Cabe matizar que, a nivel nacional, el segmento de población más activo en el envío de mensajes de texto es el de los profesionales treintañeros (entre 33 y 36 años), según un estudio de 500 usuarios de nueve regiones.781 Dicha situación contrasta con la de países más acaudalados donde los más activos son los adolescentes y los estudiantes universitarios, resultados comprensibles debido a las discrepancias de ingresos entre naciones.

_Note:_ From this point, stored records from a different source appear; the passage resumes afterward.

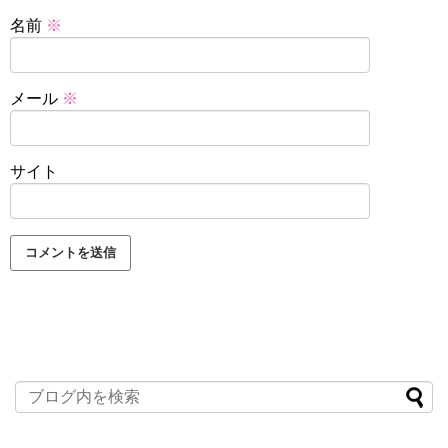
名前
※
メール
※
サイト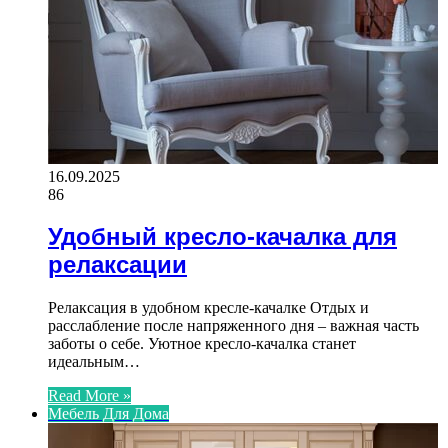
16.09.2025
86
Удобный кресло-качалка для
релаксации
Релаксация в удобном кресле-качалке Отдых и
расслабление после напряженного дня – важная часть
заботы о себе. Уютное кресло-качалка станет
идеальным…
Read More »
Мебель Для Дома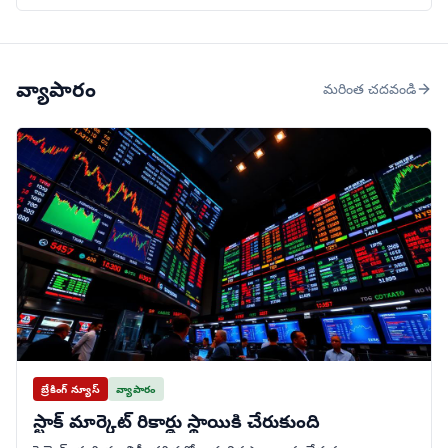
వ్యాపారం
మరింత చదవండి
బ్రేకింగ్ న్యూస్
వ్యాపారం
స్టాక్ మార్కెట్ రికార్డు స్థాయికి చేరుకుంది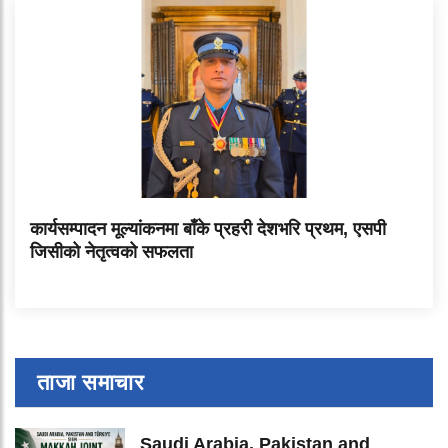
कार्यसम्पादन मूल्यांकनमा बाँके प्रहरी देशभरि प्रथम, एसपी
जिसीको नेतृत्वको सफलता
ताजा समाचार
Saudi Arabia, Pakistan and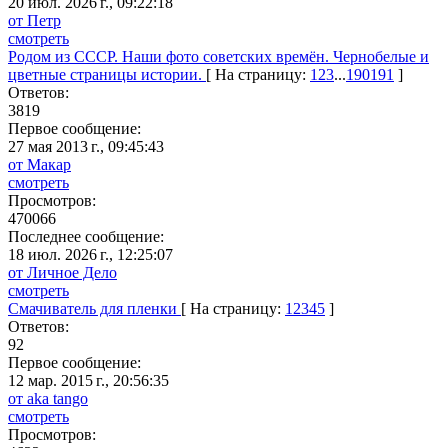
20 июл. 2026 г., 09:22:18
от Петр
смотреть
Родом из СССР. Наши фото советских времён. Чернобелые и
цветные страницы истории.
[ На страницу:
1
2
3
...
190
191
]
Ответов:
3819
Первое сообщение:
27 мая 2013 г., 09:45:43
от Макар
смотреть
Просмотров:
470066
Последнее сообщение:
18 июл. 2026 г., 12:25:07
от Личное Дело
смотреть
Смачиватель для пленки
[ На страницу:
1
2
3
4
5
]
Ответов:
92
Первое сообщение:
12 мар. 2015 г., 20:56:35
от aka tango
смотреть
Просмотров: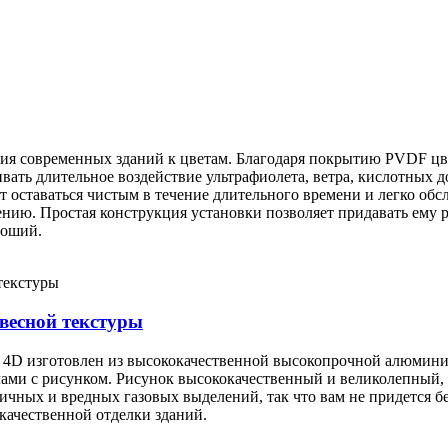
ния современных зданий к цветам. Благодаря покрытию PVDF цве
ивать длительное воздействие ультрафиолета, ветра, кислотных 
 оставаться чистым в течение длительного времени и легко обс
лению. Простая конструкция установки позволяет придавать ему
роший.
весной текстуры
4D изготовлен из высококачественной высокопрочной алюмини
и с рисунком. Рисунок высококачественный и великолепный, ц
ичных и вредных газовых выделений, так что вам не придется бе
качественной отделки зданий.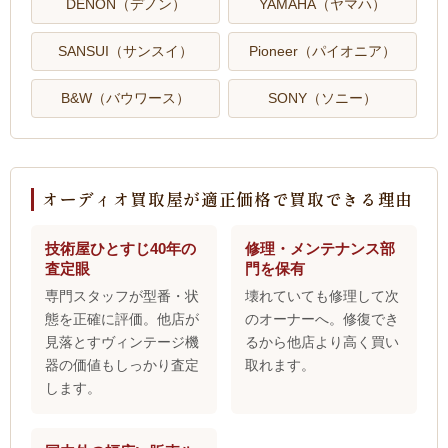
DENON（デノン）
YAMAHA（ヤマハ）
SANSUI（サンスイ）
Pioneer（パイオニア）
B&W（バウワース）
SONY（ソニー）
オーディオ買取屋が適正価格で買取できる理由
技術屋ひとすじ40年の
修理・メンテナンス部
査定眼
門を保有
専門スタッフが型番・状
壊れていても修理して次
態を正確に評価。他店が
のオーナーへ。修復でき
見落とすヴィンテージ機
るから他店より高く買い
器の価値もしっかり査定
取れます。
します。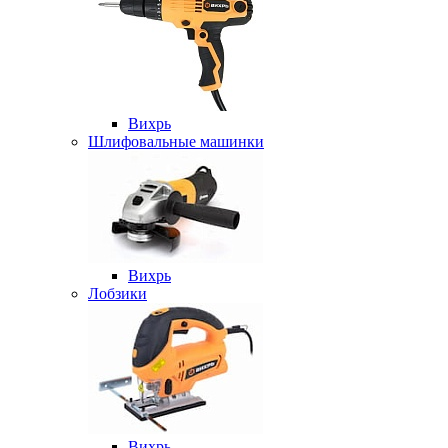
Вихрь
Шлифовальные машинки
Вихрь
Лобзики
Вихрь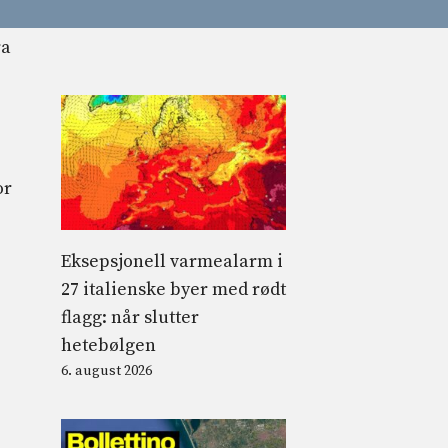
or
Eksepsjonell varmealarm i
27 italienske byer med rødt
flagg: når slutter
hetebølgen
6. august 2026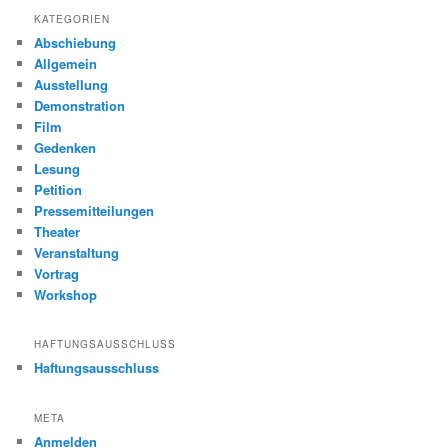
KATEGORIEN
Abschiebung
Allgemein
Ausstellung
Demonstration
Film
Gedenken
Lesung
Petition
Pressemitteilungen
Theater
Veranstaltung
Vortrag
Workshop
HAFTUNGSAUSSCHLUSS
Haftungsausschluss
META
Anmelden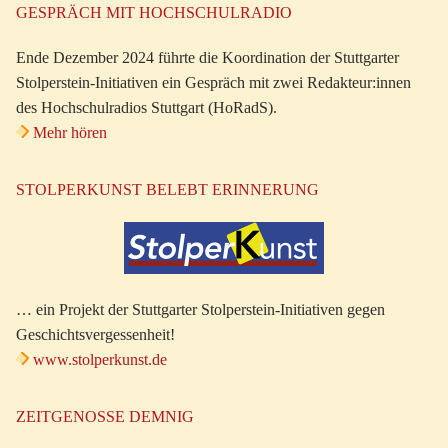
GESPRÄCH MIT HOCHSCHULRADIO
Ende Dezember 2024 führte die Koordination der Stuttgarter
Stolperstein-Initiativen ein Gespräch mit zwei Redakteur:innen
des Hochschulradios Stuttgart (HoRadS).
Mehr hören
STOLPERKUNST BELEBT ERINNERUNG
… ein Projekt der Stuttgarter Stolperstein-Initiativen gegen
Geschichtsvergessenheit!
www.stolperkunst.de
ZEITGENOSSE DEMNIG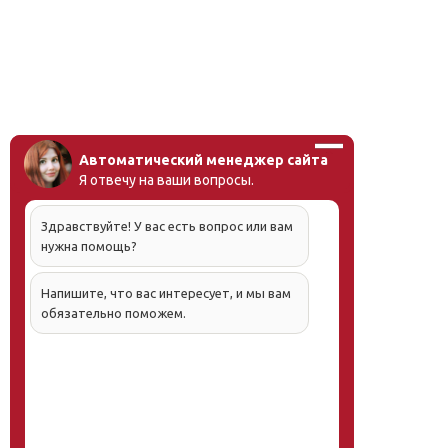
Автоматический менеджер сайта
Я отвечу на ваши вопросы.
Здравствуйте! У вас есть вопрос или вам
нужна помощь?
Напишите, что вас интересует, и мы вам
обязательно поможем.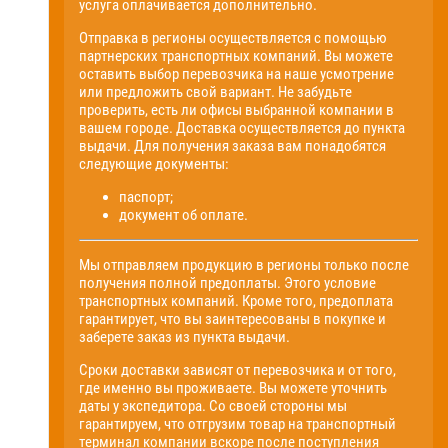
услуга оплачивается дополнительно.
Отправка в регионы осуществляется с помощью
партнерских транспортных компаний. Вы можете
оставить выбор перевозчика на наше усмотрение
или предложить свой вариант. Не забудьте
проверить, есть ли офисы выбранной компании в
вашем городе. Доставка осуществляется до пункта
выдачи. Для получения заказа вам понадобятся
следующие документы:
паспорт;
документ об оплате.
Мы отправляем продукцию в регионы только после
получения полной предоплаты. Этого условие
транспортных компаний. Кроме того, предоплата
гарантирует, что вы заинтересованы в покупке и
заберете заказ из пункта выдачи.
Сроки доставки зависят от перевозчика и от того,
где именно вы проживаете. Вы можете уточнить
даты у экспедитора. Со своей стороны мы
гарантируем, что отгрузим товар на транспортный
терминал компании вскоре после поступления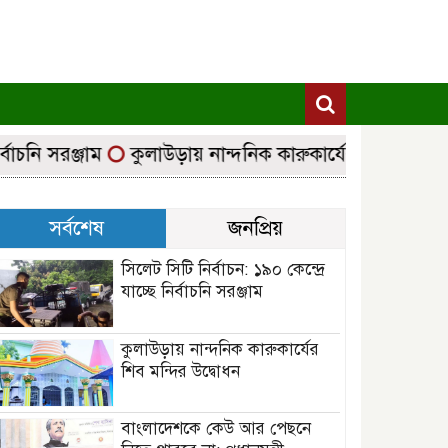
চনি সরঞ্জাম
কুলাউড়ায় নান্দনিক কারুকার্যের শিব মন্দির উদ্
সর্বশেষ
জনপ্রিয়
সিলেট সিটি নির্বাচন: ১৯০ কেন্দ্রে
যাচ্ছে নির্বাচনি সরঞ্জাম
কুলাউড়ায় নান্দনিক কারুকার্যের
শিব মন্দির উদ্বোধন
বাংলাদেশকে কেউ আর পেছনে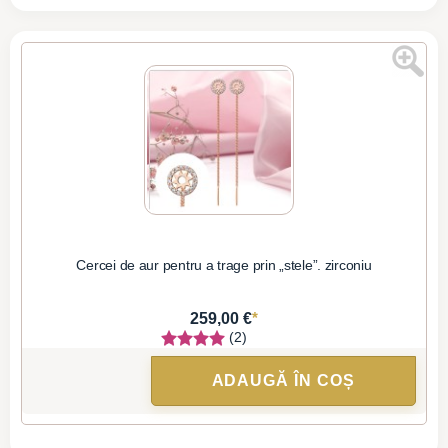
Cercei de aur pentru a trage prin „stele”. zirconiu
*
259,00 €
(2)
ADAUGĂ ÎN COȘ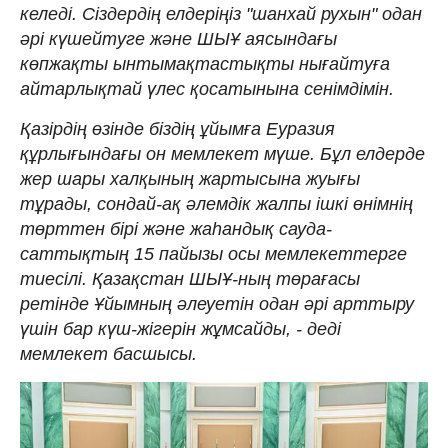
келеді. Сіздердің елдеріңіз "шанхай рухын" одан
әрі күшейтуге және ШЫҰ аясындағы
көпжақты ынтымақтастықты нығайтуға
айтарлықтай үлес қосатынына сенімдімін.
Қазірдің өзінде біздің ұйымға Еуразия
құрлығындағы он мемлекет мүше. Бұл елдерде
жер шары халқының жартысына жуығы
тұрады, сондай-ақ әлемдік жалпы ішкі өнімнің
төрттен бірі және жаһандық сауда-
саттықтың 15 пайызы осы мемлекеттерге
тиесілі. Қазақстан ШЫҰ-ның төрағасы
ретінде Ұйымның әлеуетін одан әрі арттыру
үшін бар күш-жігерін жұмсайды, - деді
мемлекет басшысы.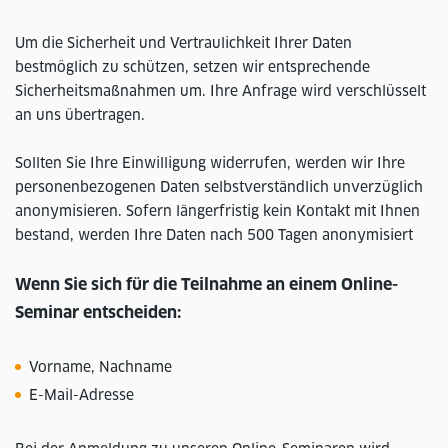
Um die Sicherheit und Vertraulichkeit Ihrer Daten
bestmöglich zu schützen, setzen wir entsprechende
Sicherheitsmaßnahmen um. Ihre Anfrage wird verschlüsselt
an uns übertragen.
Sollten Sie Ihre Einwilligung widerrufen, werden wir Ihre
personenbezogenen Daten selbstverständlich unverzüglich
anonymisieren. Sofern längerfristig kein Kontakt mit Ihnen
bestand, werden Ihre Daten nach 500 Tagen anonymisiert
Wenn Sie sich für die Teilnahme an einem Online-
Seminar entscheiden:
Vorname, Nachname
E-Mail-Adresse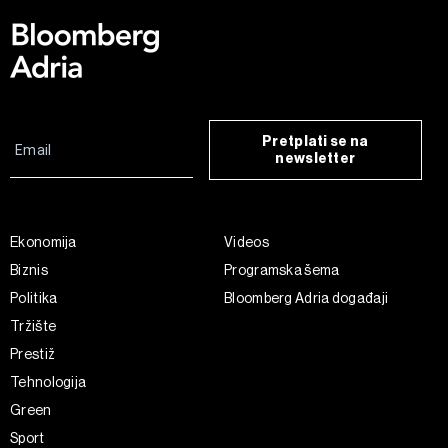
Pretplati se na
newsletter
Ekonomija
Videos
Biznis
Programska šema
Politika
Bloomberg Adria događaji
Tržište
Prestiž
Tehnologija
Green
Sport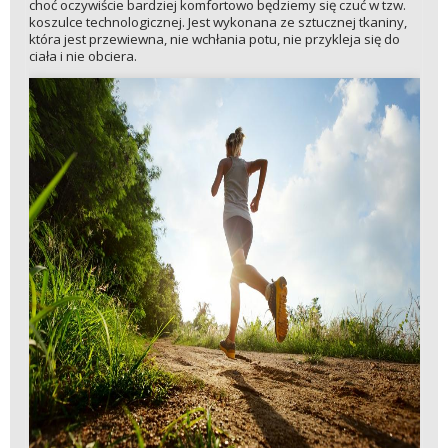
choć oczywiście bardziej komfortowo będziemy się czuć w tzw.
koszulce technologicznej. Jest wykonana ze sztucznej tkaniny,
która jest przewiewna, nie wchłania potu, nie przykleja się do
ciała i nie obciera.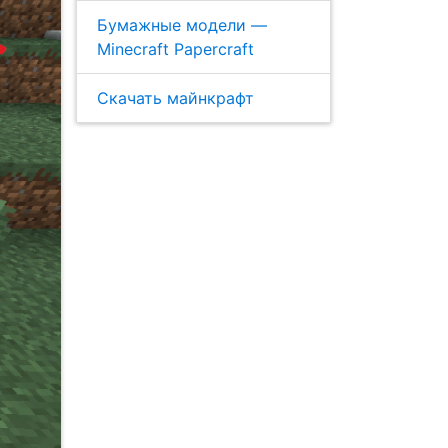
Бумажные модели —
Minecraft Papercraft
Скачать майнкрафт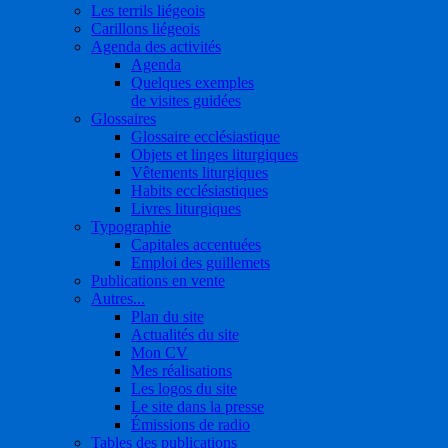
Les terrils liégeois
Carillons liégeois
Agenda des activités
Agenda
Quelques exemples
de visites guidées
Glossaires
Glossaire ecclésiastique
Objets et linges liturgiques
Vêtements liturgiques
Habits ecclésiastiques
Livres liturgiques
Typographie
Capitales accentuées
Emploi des guillemets
Publications en vente
Autres...
Plan du site
Actualités du site
Mon CV
Mes réalisations
Les logos du site
Le site dans la presse
Émissions de radio
Tables des publications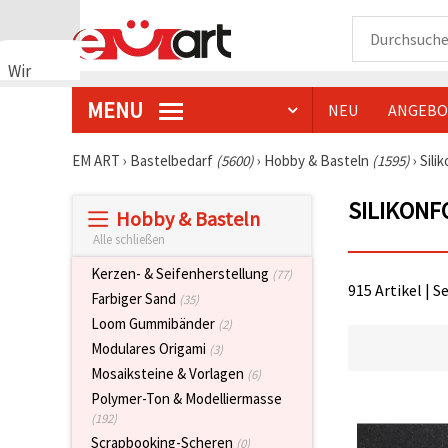
Wir
verwenden
MENU
NEU
ANGEBO
Cookies
🍪 Wir
verwenden
EM ART
›
Bastelbedarf
(5600)
›
Hobby & Basteln
(1595)
›
Sili
Cookies
und
SILIKONF
ähnliche
Hobby & Basteln
Technologien,
um das
Alle schließen
ordnungsgemäße
Funktionieren
Kerzen- & Seifenherstellung
(77)
der Website
915 Artikel | S
Farbiger Sand
(35)
sicherzustellen,
Ihr
Loom Gummibänder
(2)
Nutzungserlebnis
Modulares Origami
(3)
zu
verbessern
Mosaiksteine & Vorlagen
(6)
und, mit
Polymer-Ton & Modelliermasse
Ihrer
Einwilligung,
(192)
den
Scrapbooking-Scheren
(0)
Datenverkehr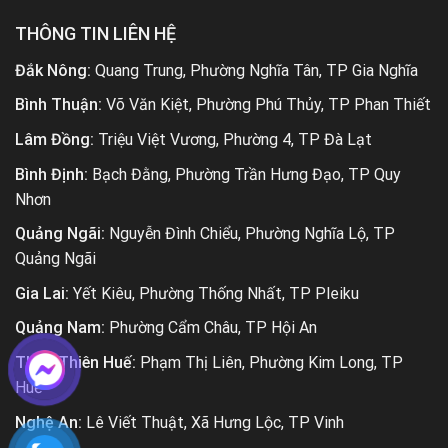
THÔNG TIN LIÊN HỆ
Đắk Nông:
Quang Trung, Phường Nghĩa Tân, TP Gia Nghĩa
Bình Thuận:
Võ Văn Kiệt, Phường Phú Thủy, TP Phan Thiết
Lâm Đồng:
Triệu Việt Vương, Phường 4, TP Đà Lạt
Bình Định:
Bạch Đằng, Phường Trần Hưng Đạo, TP Quy
Nhơn
Quảng Ngãi:
Nguyễn Đình Chiểu, Phường Nghĩa Lộ, TP
Quảng Ngãi
Gia Lai:
Yết Kiêu, Phường Thống Nhất, TP Pleiku
Quảng Nam:
Phường Cẩm Châu, TP Hội An
Thừa Thiên Huế:
Phạm Thị Liên, Phường Kim Long, TP
Huế
Nghệ An:
Lê Viết Thuật, Xã Hưng Lộc, TP Vinh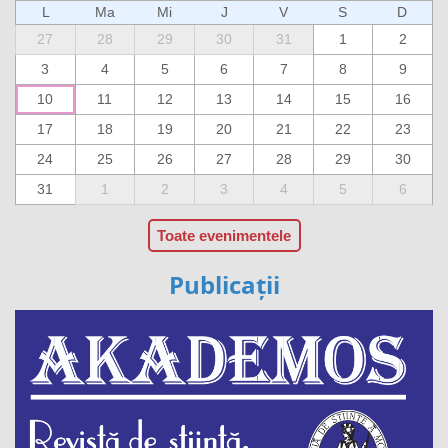
L
Ma
Mi
J
V
S
D
27
28
29
30
31
1
2
3
4
5
6
7
8
9
10
11
12
13
14
15
16
17
18
19
20
21
22
23
24
25
26
27
28
29
30
31
1
2
3
4
5
6
Toate evenimentele
Publicații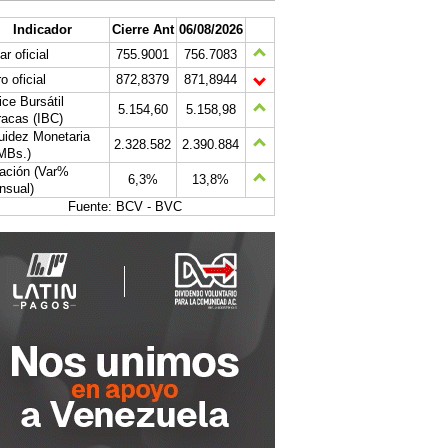
Indicador
Cierre Ant
06/08/2026
ar oficial
755.9001
756.7083
o oficial
872,8379
871,8944
ice Bursátil
5.154,60
5.158,98
acas (IBC)
uidez Monetaria
2.328.582
2.390.884
MBs.)
lación (Var%
6,3%
13,8%
nsual)
Fuente: BCV - BVC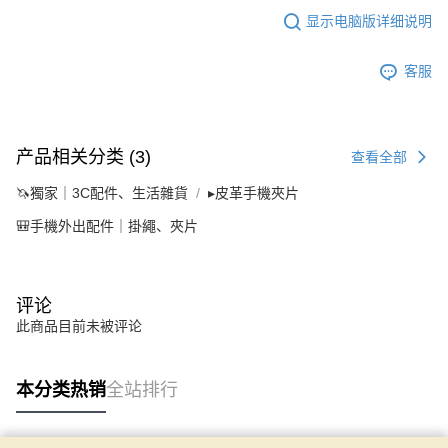
显示电脑版详细说明
客服
产品相关分类 (3)
查看全部
🦄獨家｜3C配件、生活雜貨
▸皮革手機夾片
🎒手機外出配件｜掛繩、夾片
评论
此商品目前未被评论
本分类热销
全站排行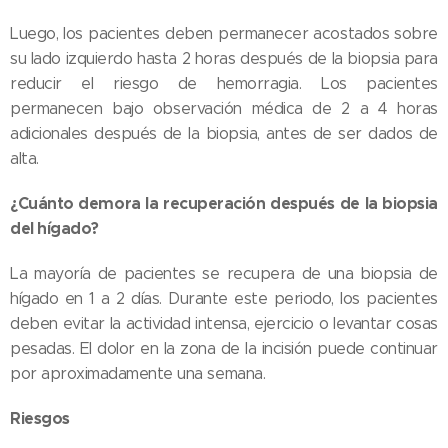
Luego, los pacientes deben permanecer acostados sobre
su lado izquierdo hasta 2 horas después de la biopsia para
reducir el riesgo de hemorragia. Los pacientes
permanecen bajo observación médica de 2 a 4 horas
adicionales después de la biopsia, antes de ser dados de
alta.
¿Cuánto demora la recuperación después de la biopsia
del hígado?
La mayoría de pacientes se recupera de una biopsia de
hígado en 1 a 2 días. Durante este periodo, los pacientes
deben evitar la actividad intensa, ejercicio o levantar cosas
pesadas. El dolor en la zona de la incisión puede continuar
por aproximadamente una semana.
Riesgos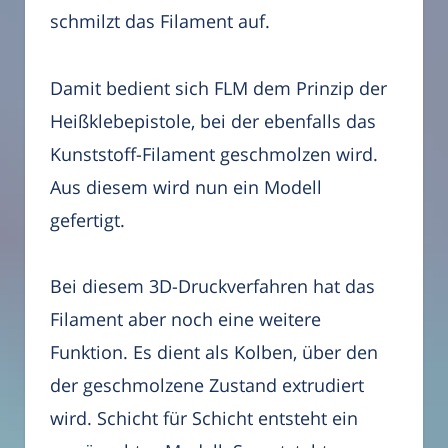
schmilzt das Filament auf.
Damit bedient sich FLM dem Prinzip der
Heißklebepistole, bei der ebenfalls das
Kunststoff-Filament geschmolzen wird.
Aus diesem wird nun ein Modell
gefertigt.
Bei diesem 3D-Druckverfahren hat das
Filament aber noch eine weitere
Funktion. Es dient als Kolben, über den
der geschmolzene Zustand extrudiert
wird. Schicht für Schicht entsteht ein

Mientras tanto, los informes indican que la penetración de los SMS resulta también mayor en el caso de los usuarios de móvil chinos menores de 35 años,782 muchos de los cuales se han convertido en usuarios de mensajes de texto tan habilidosos que se denominan a sí mismos la «Tribu del pulgar»,783 término inicialmente adoptado por los usuarios de mensajes de textos de Japón (los oyayubisoku).784 En este sentido, se puede observar que, a pesar del tamaño de su mercado, hasta ahora se han llevado a cabo pocos estudios sobre la cultura juvenil móvil y la influencia de la adopción del móvil en las relaciones sociales existentes en la escuela, en casa y en los grupos de iguales. Aparte de nuestro estudio preliminar sobre los trabajadores emigrantes, la mayoría de los informes son periodísticos, lo que ofrece un esbozo de los patrones de uso del teléfono móvil entre los jóvenes chinos que no parece diferir de lo que sabemos de otros países de Asia-Pacífico. Los diferentes elementos en combinación están dando lugar a una cultura juvenil que llama la atención de periodistas y ciudadanos de a pie. Tal y como sucede en muchos otros países, existe una preocupación creciente entre las generaciones mayores sobre esta nueva emergencia, que, sin embargo, es vital para los procesos de la formación de la identidad entre los jóvenes. Pero, ¿cuál es el significado de esta profunda conexión entre la cultura juvenil y la telefonía móvil?